Reports of new world sightings are mixed.

For the first time in well over a year, a poster called Annie Laurie, at the group blog Balloon Juice, will take a three-day vacation from her daily COVID update.  Thorough and wide-ranging (every day!), the early-morning post is the basis for the day's understanding of the pandemic for thousands of us, including me.  Her notice, in bold up top of her post on Thursday:

Barring an unexpected spate of new discoveries, I’ll probably skip these updates over the holiday weekend (Saturday, Sunday & Monday nights). We can all use the break, IMO!

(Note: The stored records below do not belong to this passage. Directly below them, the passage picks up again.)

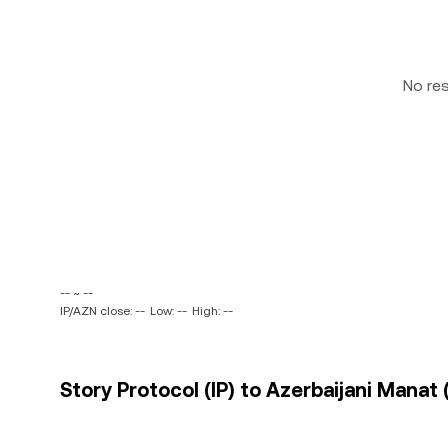
No re
-- ~ --
IP/AZN close: --
Low: --
High: --
Story Protocol (IP) to Azerbaijani Manat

We sure can.  And the fact that AL feel we can live without updates for a few days suggests that things are winding down.

Next up is a tweet from Dhruv Khullar, a physician and researcher: 

Can't help but marvel at the incredible efficacy of the vaccines.

This time last year, our hospital was filled with Covid. Every patient I cared for had it. We converted pediatric floors to ICUs and psych units to Covid wards.

Today, I don't have a single patient with Covid.

Sounds great!  But wait...

Today, some rich countries are vaccinating children as young as 12 years old, who are at extremely low risk of developing severe COVID-19, while poorer countries don’t even have enough shots for health care workers. Nearly 85% of the COVID-19 vaccine doses administered to date have gone to people in high-income and upper middle–income countries. The countries with the lowest gross domestic product per capita only have 0.3%.

Here's what that actually looks like:

Here at "The New World" we've talked about COVAX and vaccine inequality a lot, all in the service of understanding global herd immunity, which looked, for a while, like it would be the new world, only to fade into fantasy.  The virus is still winning all over the world, and we really have to be careful about declaring victory* when vaccine hesitancy, variants and especially vaccine inequality will be lengthening the pandemic as we celebrate.

Enjoy your break, Annie - we're still a long way from home.


* - To be fair, Annie Laurie and Dr. Khullar are not celebrating the end of anything, but instead are describing a point in a long and continuing history.